Le LaM de Villeneuve-d'Ascq nous propose de regarder l'oeuvre inclassable et un peu mystérieuse de l'artiste allemand Paul Klee en se penchant sur des arts qui l'ont inspiré, celui des enfants, celui les malades mentaux, celui des hommes des cavernes et celui des horizons lointains (jusqu'au 27 février 2022).

Article rédigé par Valérie Oddos
France Télévisions - Rédaction Culture
Publié Mis à jour
Temps de lecture : 8min
Paul Klee, "Zweifrucht-Landschaft II" (Paysage aux deux fruits II), 1935, gouache sur papier, 13 x 33 cm. Collection particulière.  (Photo : DR Laure)

Le LaM de Villeneuve-d'Ascq consacre une belle exposition à l'artiste allemand Paul Klee, figure majeure et inclassable de l'art moderne, dont il propose une relecture à travers quatre sources qui l'ont inspiré : l'art asilaire, l'art préhistorique, l'art extra-occidental et les dessins d'enfants. Une présentation qui s'appuie sur un important travail de recherche.

"Il n'y a pas un seul Klee, celui qu'on propose souvent dans les expositions, le Klee didactique, découpé à travers une chronologie bien connue. Nous avons voulu proposer d'autres facettes de son œuvre, un Klee inattendu, articulé autour de quatre sections. Un choix arbitraire, parce qu'il y a de nombreuses manières de lire Klee", explique Sébastien Delot, le directeur du LaM (Lille Métropole Musée d'art moderne, d'art contemporain et d'art brut).

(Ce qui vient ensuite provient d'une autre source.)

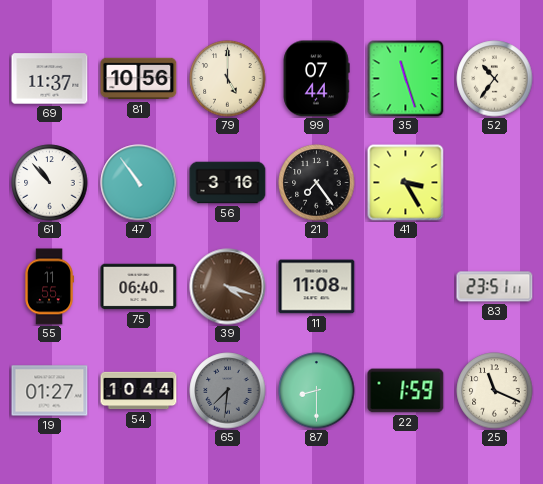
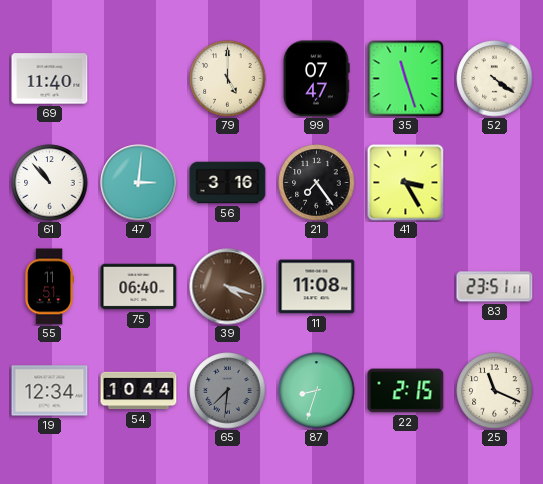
69: 11:37 -> 11:40
81: 10:56 -> none
99: 07:44 -> 07:47
52: 10:36 -> 4:21
47: 10:54 -> 3:01
55: 11:55 -> 11:51
19: 01:27 -> 12:34
87: 8:30 -> 8:33
22: 1:59 -> 2:15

Le musée possède trois œuvres de Paul Klee (1879-1940) et "c'était l'occasion d'accueillir un des grands artistes de la collection qui n'avait pas encore eu sa grande exposition monographie au LaM", précise Jeanne-Barhilde Lacourt, sa conservatrice en charge de l'art moderne.

Paul Klee, "Versunkene Insel" (L'île engloutie), 1923. LaM, Musée d’art moderne, d’art contemporain et d’art brut de Lille Métropole.  (Photo : Philip Bernard)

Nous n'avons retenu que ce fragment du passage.